XIIe s. Li emperere en hauce le menton, Ronc. p. 12.

XIIIe s. Or entendés come grans domages ce fu, quant il ne furent avec aus [eux] ajousté ; tousjors mais en fust crestienté haucie, Villehardouin, C. L'une se hauce, et ses voisines Se tiengnent vers la terre enclines, la Rose, 5781. Por ce ne demorra pas, quant li uns vaurra [voudra] haucier se [sa] meson, qu'il ne le [la] hauce et que cascuns n'ait se goutiere par devers soi, Beaumanoir, XXIV, 22. Et vraiement, fist le chevalier, vous le comparrez [paierez], et lors il hauça sa potence et feri le juif les l'oye [lez l'ouie, près l'oreille], Joinville, 198. Hom vrais est cil qui tient le mi entre celui qui use ventance et monstre qu'il face grans choses et se hauce plus qu'il ne doit, et entre celui qui se desprise et humilie, Latini, Trésor, p. 291.
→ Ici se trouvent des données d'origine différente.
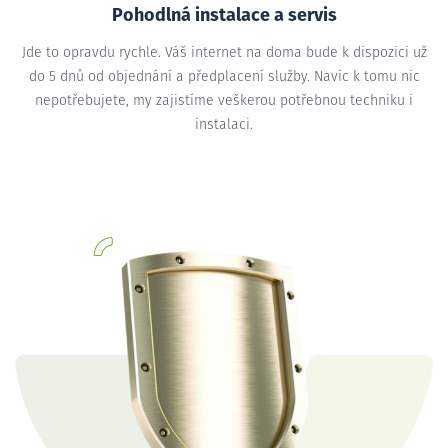
Pohodlná instalace a servis
Jde to opravdu rychle. Váš internet na doma bude k dispozici už
do 5 dnů od objednání a předplacení služby. Navíc k tomu nic
nepotřebujete, my zajistíme veškerou potřebnou techniku i
instalaci.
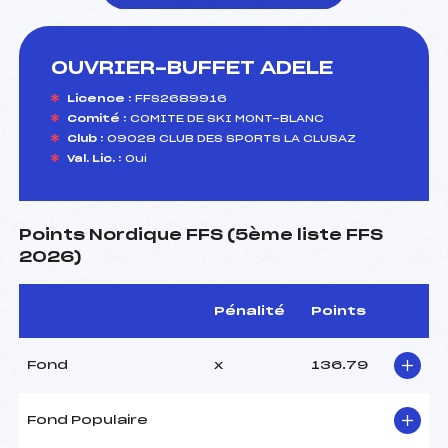
OUVRIER-BUFFET ADELE
foi(s) le ski
Licence :
FFS2689916
Comité :
COMITE DE SKI MONT-BLANC
Club :
09028 CLUB DES SPORTS LA CLUSAZ
Val. Lic. :
Oui
Points Nordique FFS (5ème liste FFS
2026)
Pénalité
Points
Fond
x
136.79
Fond Populaire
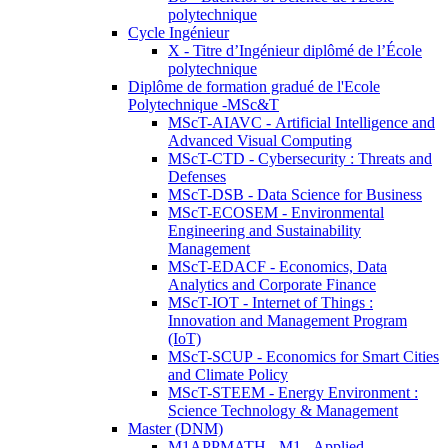
polytechnique
Cycle Ingénieur
X - Titre d’Ingénieur diplômé de l’École
polytechnique
Diplôme de formation gradué de l'Ecole
Polytechnique -MSc&T
MScT-AIAVC - Artificial Intelligence and
Advanced Visual Computing
MScT-CTD - Cybersecurity : Threats and
Defenses
MScT-DSB - Data Science for Business
MScT-ECOSEM - Environmental
Engineering and Sustainability
Management
MScT-EDACF - Economics, Data
Analytics and Corporate Finance
MScT-IOT - Internet of Things :
Innovation and Management Program
(IoT)
MScT-SCUP - Economics for Smart Cities
and Climate Policy
MScT-STEEM - Energy Environment :
Science Technology & Management
Master (DNM)
M1APPMATH - M1 - Applied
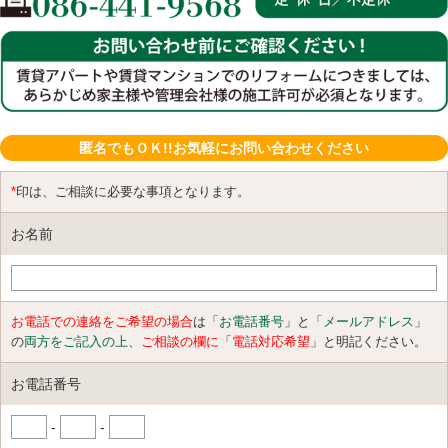
匿名でもＯＫ!!お気軽にお問い合わせください
*
印は、ご相談に必要な事項となります。
お名前
お電話での連絡をご希望の場合
は「
お電話番号
」と「
メールアドレス
」
の
両方をご記入の上
、
ご相談の欄に
「
電話対応希望
」と明記ください。
お電話番号
-
-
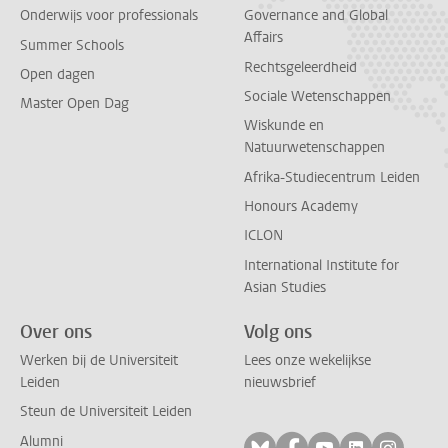
Onderwijs voor professionals
Governance and Global
Affairs
Summer Schools
Rechtsgeleerdheid
Open dagen
Sociale Wetenschappen
Master Open Dag
Wiskunde en
Natuurwetenschappen
Afrika-Studiecentrum Leiden
Honours Academy
ICLON
International Institute for
Asian Studies
Over ons
Volg ons
Werken bij de Universiteit
Lees onze wekelijkse
Leiden
nieuwsbrief
Steun de Universiteit Leiden
Alumni
Volg ons op bluesky
Volg ons op facebo
Volg ons op yo
Volg ons op
Volg on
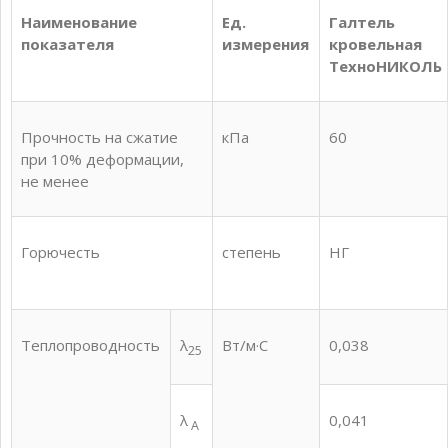
Наименование
Ед.
Галтель
показателя
измерения
кровельная
ТехноНИКОЛЬ
Прочность на сжатие
кПа
60
при 10% деформации,
не менее
Горючесть
степень
НГ
Теплопроводность
λ
Вт/м·С
0,038
25
λ
0,041
А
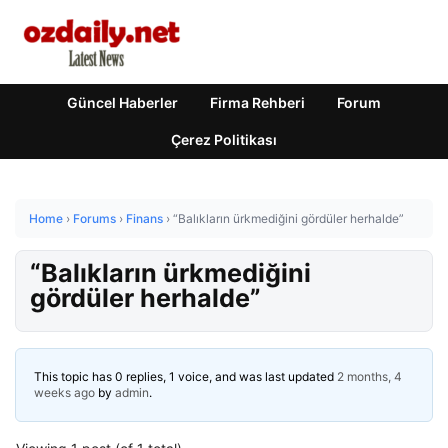
Güncel Haberler
Firma Rehberi
Forum
Çerez Politikası
Home
›
Forums
›
Finans
›
“Balıkların ürkmediğini gördüler herhalde”
“Balıkların ürkmediğini
gördüler herhalde”
This topic has 0 replies, 1 voice, and was last updated
2 months, 4
weeks ago
by
admin
.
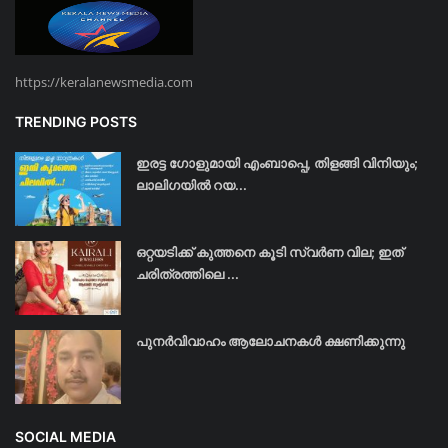
https://keralanewsmedia.com
TRENDING POSTS
ഇരട്ട ഗോളുമായി എംബാപ്പെ, തിളങ്ങി വിനിയും;
ലാലിഗയില്‍ റയ...
ഒറ്റയടിക്ക് കുത്തനെ കൂടി സ്വര്‍ണ വില; ഇത്
ചരിത്രത്തിലെ ...
പുനർവിവാഹം ആലോചനകൾ ക്ഷണിക്കുന്നു
SOCIAL MEDIA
XIVe s. Il vente d'un froi vent qui à haucier s'est pris, Et il pluet malement en accroissant tous dis, Guesclin. 18235.

XVe s. Adonc l'autre hausse et de bon poing charge sur le visage de sa compagne, Louis XI, Nouv. C. Haussez [remontez d'un cran à la crémaillère] ce pot, de par Dieu ! - Eh bien ! dit-elle, je le hausserai [encherirai], je le mets à sept sols ; est-ce assez haut ? Louis XI, ib. XCVII.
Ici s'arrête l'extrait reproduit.